You people are killing me! It's sniper, sniper, sniper, sniper, sniper, sniper, sniper, sniper, sniper, sniper, sniper, sniper, sniper, sniper, sniper, sniper, sniper, sniper, sniper, sniper, sniper, sniper, sniper, sniper, sniper, sniper, sniper, sniper, sniper, sniper sniper, sniper, sniper, sniper.........(breathe) sniper, sniper, sniper, sniper, sniper, sniper, sniper, sniper, sniper, sniper, sniper, sniper, sniper, sniper, sniper, sniper, sniper, sniper, sniper, sniper, sniper, sniper, sniper, sniper, sniper, sniper, sniper, sniper, sniper, sniper, sniper.......(breathe) sniper, sniper, sniper, sniper, sniper, sniper, sniper, sniper, sniper and sniper! You people have beaten that subject to death. Please stop! That's enough!

Sean Roper

The more I learn about Jimmy Carter the more I am disgusted by his politics. I can't believe some of the things Carter has said and done. Jay Nordlinger flashes back and provides all the sickening details of Carter's behaviour. I had no idea how much Carter supports communist and other extreme leftwing ideas.

I offer Thomas Sowell's article as an example of how easily all of William Raspberry's arguments (see below) are easily and thoroughly refuted. Here's the bottom line:

"At the end of World War II, Winston Churchill said that never was there a war that would have been easier to prevent. The earlier that preventive action would have been taken against Hitler, the lower the cost would have been. But history, he added, showed '"how counsels of prudence and restraint may become the prime agents of mortal danger."'

Caution is sometimes the most dangerous policy. And this looks like one of those times today."

I believe that people like William Raspberry counsel prudence and restraint and thus become the prime agents of mortal danger.

It's been awhile since I have read anything by William Raspberry so I figured that it might do me some good to read his latest column titled, "Delivering On Pizza." I found a link to his column at The Drudge Report which features a long list of columnists. When I clicked on Raspberry's link I was taken to his archive site where I could pick the article I wanted to read. I noticed that the September 9th, 2002 column is titled, "Our Insane Focus On Iraq" and immediately I felt a deep disgust in my stomach. After reading the silly and naive column, where Raspberry makes all the same thoroughly analyzed and easily refuted arguments against war with Iraq, I thought that maybe it had been a mistake to read his work. But I like pizza and his latest column appeared to have very little to do with the war against Iraq so I gave it a read. I am glad I did.

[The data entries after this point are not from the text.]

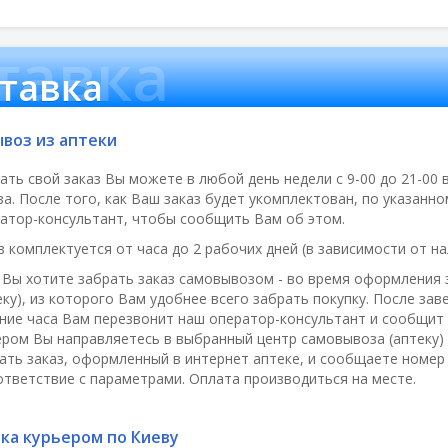
тавка
тавка
воз из аптеки
ать свой заказ Вы можете в любой день недели с
9-00 до 21-00
в
за. После того, как Ваш заказ будет укомплектован, по указан
атор-консультант, чтобы сообщить Вам об этом.
з комплектуется от часа до 2 рабочих дней (в зависимости от на
 Вы хотите забрать заказ самовывозом - во время оформления 
еку), из которого Вам удобнее всего забрать покупку. После за
ние часа Вам перезвонит наш оператор-консультант и сообщит н
ром Вы направляетесь в выбранный центр самовывоза (аптеку) 
ать заказ, оформленный в интернет аптеке, и сообщаете номер 
ответствие с параметрами. Оплата производиться на месте.
ка курьером по Киеву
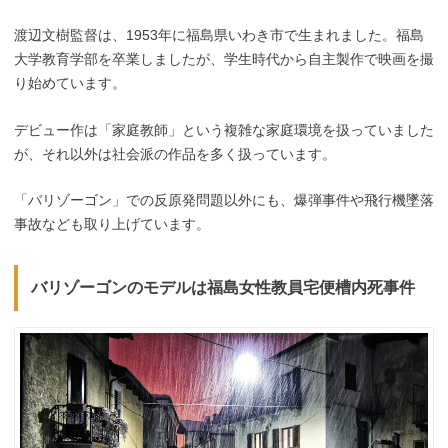
渡辺文樹監督は、1953年に福島県いわき市で生まれました。福島
大学教育学部を卒業しましたが、学生時代から自主製作で映画を撮
り始めています。
デビュー作は「家庭教師」という複雑な家庭環境を扱っていました
が、それ以外は社会派の作品を多く扱っています。
「バリゾーゴン」での反原発問題以外にも、爆弾事件や飛行機墜落
事故なども取り上げています。
バリゾーゴンのモデルは福島女性教員宅便槽内死事件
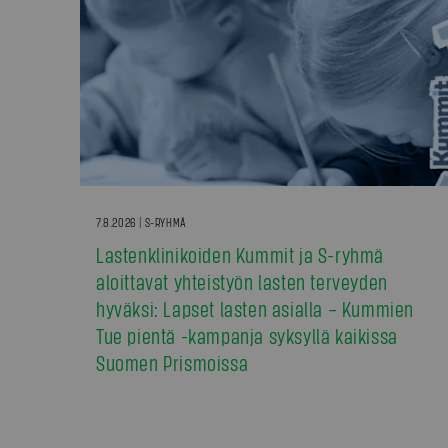
7.8.2026 | S-RYHMÄ
Lastenklinikoiden Kummit ja S-ryhmä
aloittavat yhteistyön lasten terveyden
hyväksi: Lapset lasten asialla – Kummien
Tue pientä -kampanja syksyllä kaikissa
Suomen Prismoissa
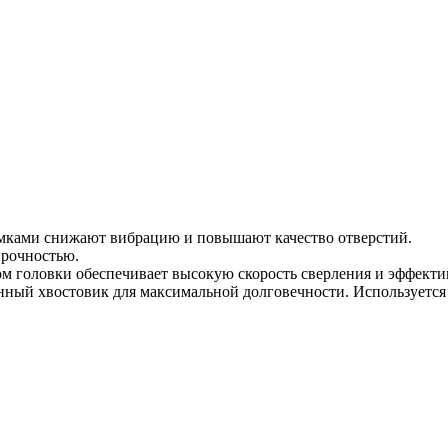
мками снижают вибрацию и повышают качество отверстий.
прочностью.
м головки обеспечивает высокую скорость сверления и эффектив
нный хвостовик для максимальной долговечности. Используется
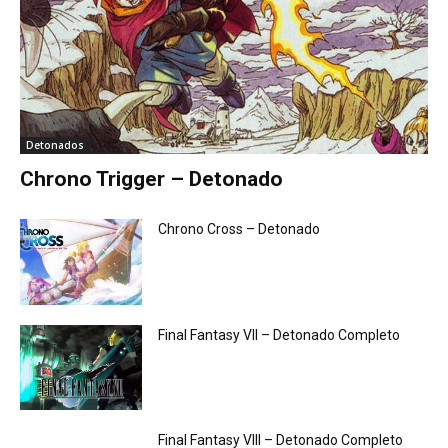
Detonados
Chrono Trigger – Detonado
Chrono Cross – Detonado
Final Fantasy VII – Detonado Completo
Final Fantasy VIII – Detonado Completo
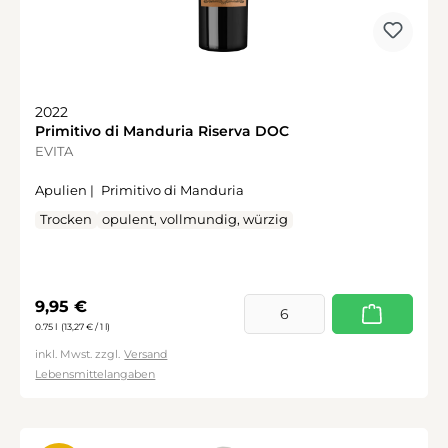
2022
Primitivo di Manduria Riserva DOC
EVITA
Apulien |
Primitivo di Manduria
Trocken
opulent, vollmundig, würzig
Regulärer Preis:
9,95 €
0.75 l
(13,27 € / 1 l)
inkl. Mwst. zzgl.
Versand
Lebensmittelangaben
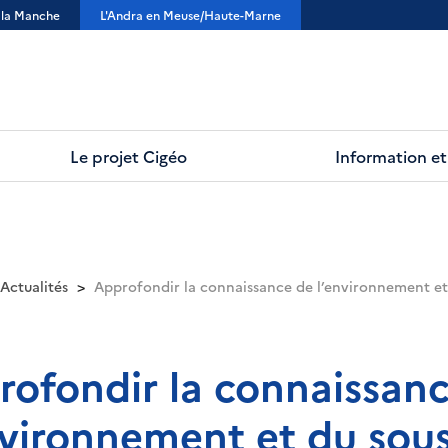
 la Manche
L'Andra en Meuse/Haute-Marne
Le projet Cigéo
Information et 
Actualités
Approfondir la connaissance de l’environnement et 
ofondir la connaissan
nvironnement et du sous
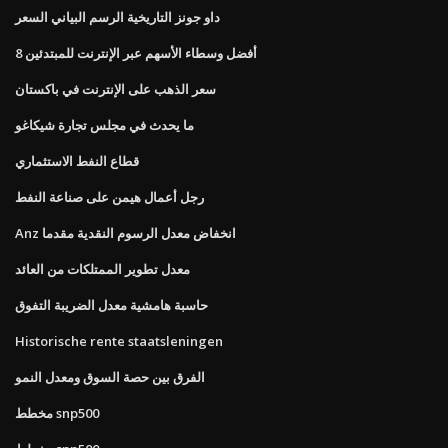
داو جونز التاريخية الرسم البياني السعر
8 أفضل وسطاء الأسهم عبر الإنترنت للمبتدئين
سعر الذهب على الإنترنت في باكستان
ما يحدث في مجلس تجارة شيكاغو
قطاع النفط الاستثماري
رجل أعمال هيمن على صناعة النفط
Anz انخفاض معدل الرسوم النقدية مقدما
معدل تطوير الممتلكات من العائد
حاسبة هامشية معدل الضريبة التفوق
Historische rente staatsleningen
الفرق بين حصة السوق ومعدل النمو
مخطط snp500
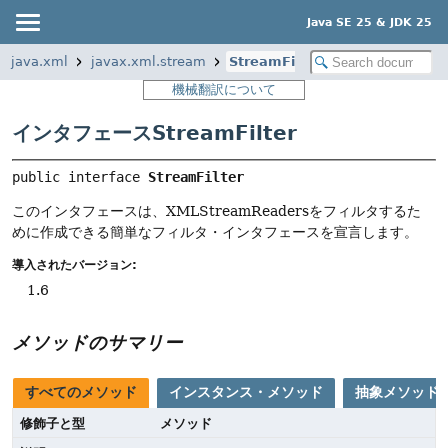
Java SE 25 & JDK 25
java.xml
javax.xml.stream
StreamFilter
機械翻訳について
インタフェースStreamFilter
public interface 
StreamFilter
このインタフェースは、XMLStreamReadersをフィルタするた
めに作成できる簡単なフィルタ・インタフェースを宣言します。
導入されたバージョン:
1.6
メソッドのサマリー
すべてのメソッド
インスタンス・メソッド
抽象メソッド
修飾子と型
メソッド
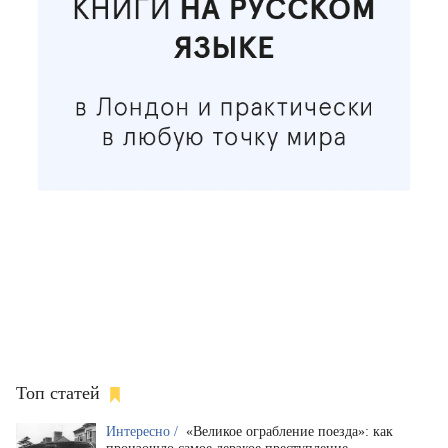
Топ статей
Интересно /
«Великое ограбление поезда»: как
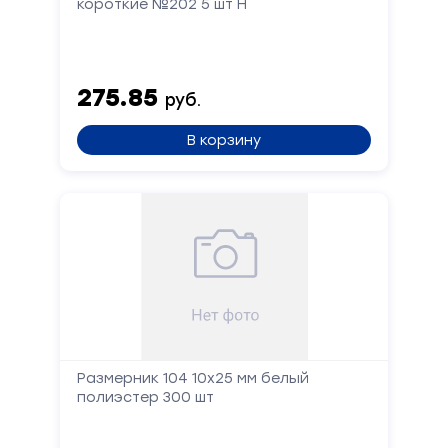
короткие №202 5 шт Н
275.85
руб.
В корзину
Размерник 104 10x25 мм белый
полиэстер 300 шт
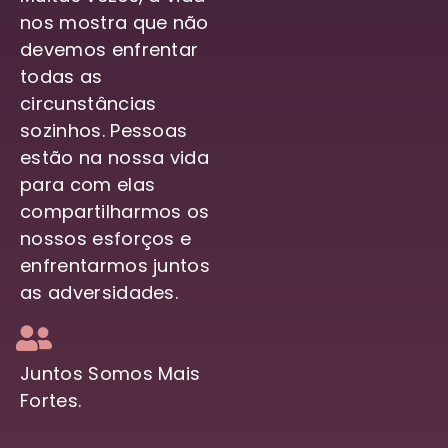
nos mostra que não
devemos enfrentar
todas as
circunstâncias
sozinhos. Pessoas
estão na nossa vida
para com elas
compartilharmos os
nossos esforços e
enfrentarmos juntos
as adversidades.
Juntos Somos Mais
Fortes.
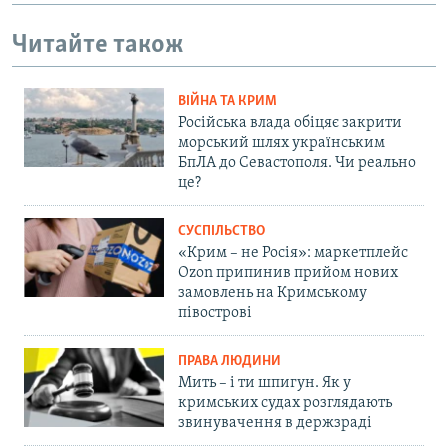
Читайте також
ВІЙНА ТА КРИМ
Російська влада обіцяє закрити
морський шлях українським
БпЛА до Севастополя. Чи реально
це?
СУСПІЛЬСТВО
«Крим – не Росія»: маркетплейс
Ozon припинив прийом нових
замовлень на Кримському
півострові
ПРАВА ЛЮДИНИ
Мить – і ти шпигун. Як у
кримських судах розглядають
звинувачення в держзраді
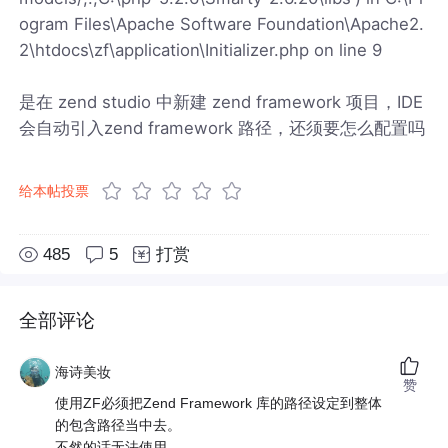
ogram Files\Apache Software Foundation\Apache2.
2\htdocs\zf\application\Initializer.php on line 9
是在 zend studio 中新建 zend framework 项目，IDE
会自动引入zend framework 路径，还须要怎么配置吗
给本帖投票
485
5
打赏
全部评论
海诗美妆
赞
使用ZF必须把Zend Framework 库的路径设定到整体
的包含路径当中去。
不然的话无法使用。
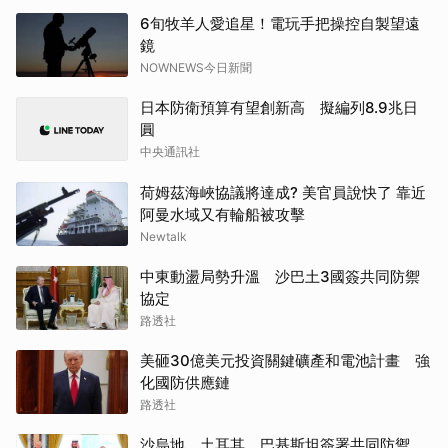
6旬牧羊人愛追星！電玩手把操控自製望遠
鏡
NOWNEWS今日新聞
日本防衛預算有望創新高 擬編列8.9兆日
圓
中央通訊社
荷姆茲海峽協議將達成? 美官員說快了 靠近
阿曼水域又有輪船被攻擊
Newtalk
中東動盪局勢升溫 沙巴土3國簽共同防禦
協定
路透社
美砸30億美元投資關鍵礦產和電池計畫 強
化國防供應鏈
路透社
沙烏地、土耳其、巴基斯坦簽署共同防禦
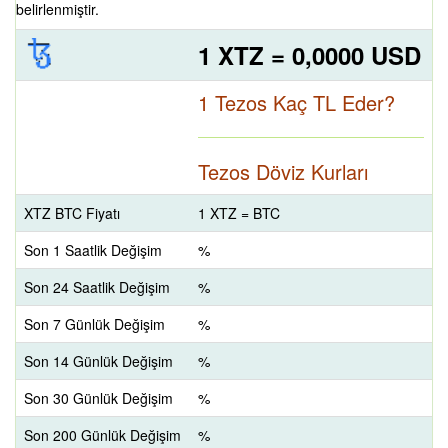
belirlenmiştir.
1 XTZ = 0,0000 USD
1 Tezos Kaç TL Eder?
Tezos Döviz Kurları
XTZ BTC Fiyatı
1 XTZ = BTC
Son 1 Saatlik Değişim
%
Son 24 Saatlik Değişim
%
Son 7 Günlük Değişim
%
Son 14 Günlük Değişim
%
Son 30 Günlük Değişim
%
Son 200 Günlük Değişim
%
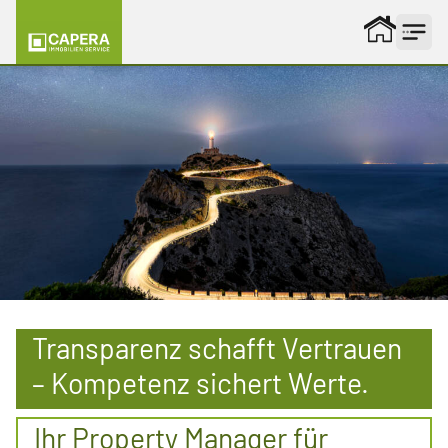
Zum Inhalt springen
Transparenz schafft Vertrauen
– Kompetenz sichert Werte.
Ihr Property Manager für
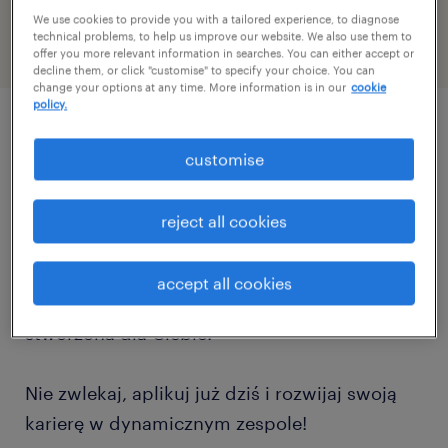
47072672
We use cookies to provide you with a tailored experience, to diagnose
technical problems, to help us improve our website. We also use them to
offer you more relevant information in searches. You can either accept or
decline them, or click "customise" to specify your choice. You can
change your options at any time. More information is in our
cookie
policy.
описание должности
customise
Szukamy Młodszego Specjalisty / Specjalistki
reject all cookies
ds. Obrotu Paletowego i Opakowań. Jeśli
masz oko do szczegółów, a liczby i analiza to
accept all cookies
Twoje naturalne środowisko – ta rola jest
stworzona dla Ciebie.
Nie zwlekaj, aplikuj już dziś i rozwijaj swoją
karierę w dynamicznym zespole!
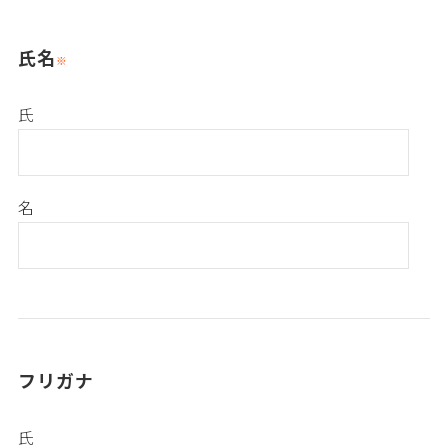
氏名
氏
名
フリガナ
氏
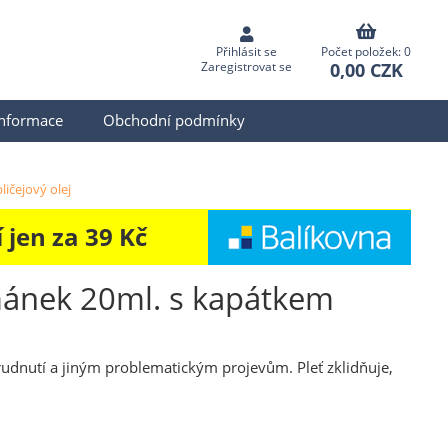
Přihlásit se
Počet položek: 0
0,00 CZK
Zaregistrovat se
informace
Obchodní podmínky
ičejový olej
jen za 39 Kč
řmánek 20ml. s kapátkem
zarudnutí a jiným problematickým projevům. Pleť zklidňuje,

"Delivering On Pizza" is, at the same time, a capitalism success story and thoughtful examination of why certain high crime sections of cities are not served by taxi service, pizza delivery, or other services that most people take for granted. Raspberry does not go on a rant about racism or oppression. Instead he tells it like it is. I wouldn't want to have to go into a high crime area and deliver a pizza. More likely than not, I would get my head blown off and I know it. And Raspberry knows it too. That's where the success part of the story takes over. Five teenagers saw an economic opportunity and took advantage of it. They filled an economic niche and became an example of the entrepreneurial spirit that makes the US the land of opportunity.

187 killed in a devastating bombing of a Bali, Indonesia nightclub.

It appears that Al Qaeda has regrouped and is resuming it's terrorist activities. In my opinion, this is an escalation that is more likely than not to solidify world opinion. The French are reported to be more supportive than ever due to the recent bombing of their oil tanker and now I believe that Indonesia will be forced to do something about the terrorists that use that Muslim nation as a haven. If Indonesia does nothing, they will see their tourist industry completely dry up. Already tourists are leaving that nation in droves and it's my guess that they will not return for quite some time.